Kısaca şu konuya da açıklık getirelim: Genelde MEAL SAHİPLERİNİN büyük çoğunluğu: “Kimini kiminden üstün kıldık” diye anlamlandırır. Öyle olunca direk akla gelen; ERKEKLER KADINLARA GÖRE ÜSTÜNDÜR!.. Zaten meallerde de: Erkekler kadınlar üzerine yöneticidirler veya hâkimdirler, diye manâ vermişleridr.
Biz ise;
“Çünkü Allah,
insanların kimini kiminden (kabiliyetçe) farklı kılmıştır” olarak verdik.
.
BİZİM MEAL, yani Sadık Türkmen Meali (2010):
.
34. ERKEKLER eşlerini koruyup kollasınlar.
Çünkü Allah,
insanların kimini kiminden (kabiliyetçe) farklı kılmıştır.

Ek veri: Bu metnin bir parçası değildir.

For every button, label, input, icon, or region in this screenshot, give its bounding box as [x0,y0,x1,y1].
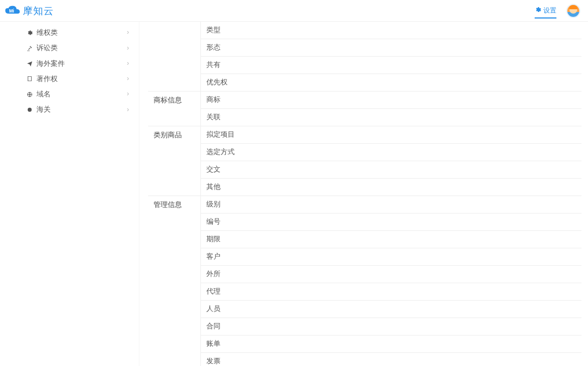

Erkekler kendi mallarından harcasınlar.
İyi eşler (Allah’a) itaatkâr olanlardır.
Allah’ın onları korunaklı yaratması gibi,
onlar da gaybı/gizliyi/iffetlerini korusunlar.
Serkeşliğe/çirkefliğe/fuhşa eğilim sözkonusu olursa;
eşlerinizi yataklarında yalnız bırakın
ve (işin akibetinden korkutarak)
şiddete maruz kalabileceklerini hatırlatın!
Eğer serkeşlik yapmaktan vazgeçerlerse,
artık onların aleyhine başka bir yol aramayın.
Şüphesiz Allah çok yücedir, çok büyüktür.
.
Sadık Türkmen 2012 Meali:
.
34. ERKEKLER eşlerini koruyup kollasınlar.
Çünkü Allah,
insanların kimini kiminden (kabiliyetçe) farklı kılmıştır.
Erkekler kendi mallarından harcasınlar.
İyi eşler (Allah’a) itaatkâr olanlardır.
Allah’ın onları korunaklı yaratması gibi,
onlar da gaybı/gizliyi/iffetlerini korusunlar.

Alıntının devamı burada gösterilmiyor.